• **Your instructions**:
Within the lines below, find those that hold the string "Zdarma" and copy each one.

[[ The records, beginning ]]

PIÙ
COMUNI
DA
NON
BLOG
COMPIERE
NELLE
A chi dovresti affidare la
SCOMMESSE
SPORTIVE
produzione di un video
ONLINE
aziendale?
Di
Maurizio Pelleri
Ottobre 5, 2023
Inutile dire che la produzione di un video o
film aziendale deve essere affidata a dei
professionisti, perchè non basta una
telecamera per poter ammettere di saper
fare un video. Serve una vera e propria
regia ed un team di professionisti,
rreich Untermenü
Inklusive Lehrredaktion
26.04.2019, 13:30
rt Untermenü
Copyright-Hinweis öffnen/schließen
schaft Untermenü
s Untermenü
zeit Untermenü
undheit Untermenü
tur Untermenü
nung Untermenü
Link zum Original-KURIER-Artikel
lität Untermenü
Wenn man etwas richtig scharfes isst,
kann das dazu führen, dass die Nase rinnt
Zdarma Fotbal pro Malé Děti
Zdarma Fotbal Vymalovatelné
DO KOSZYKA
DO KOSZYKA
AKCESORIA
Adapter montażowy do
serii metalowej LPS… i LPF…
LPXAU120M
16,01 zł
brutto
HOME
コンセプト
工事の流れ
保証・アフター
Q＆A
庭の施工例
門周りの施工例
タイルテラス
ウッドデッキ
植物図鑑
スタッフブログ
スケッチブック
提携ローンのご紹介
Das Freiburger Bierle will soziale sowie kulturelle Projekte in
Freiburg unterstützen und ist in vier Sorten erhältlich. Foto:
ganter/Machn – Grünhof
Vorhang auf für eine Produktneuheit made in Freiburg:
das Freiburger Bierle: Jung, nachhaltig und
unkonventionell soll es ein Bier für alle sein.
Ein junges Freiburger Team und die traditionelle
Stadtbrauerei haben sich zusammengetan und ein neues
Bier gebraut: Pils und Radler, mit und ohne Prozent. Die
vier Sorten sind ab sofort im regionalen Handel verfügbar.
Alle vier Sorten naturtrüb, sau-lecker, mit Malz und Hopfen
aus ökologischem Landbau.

[[ The records, end ]]

• **Solution for this task**:
Zdarma Fotbal pro Malé Děti
Zdarma Fotbal Vymalovatelné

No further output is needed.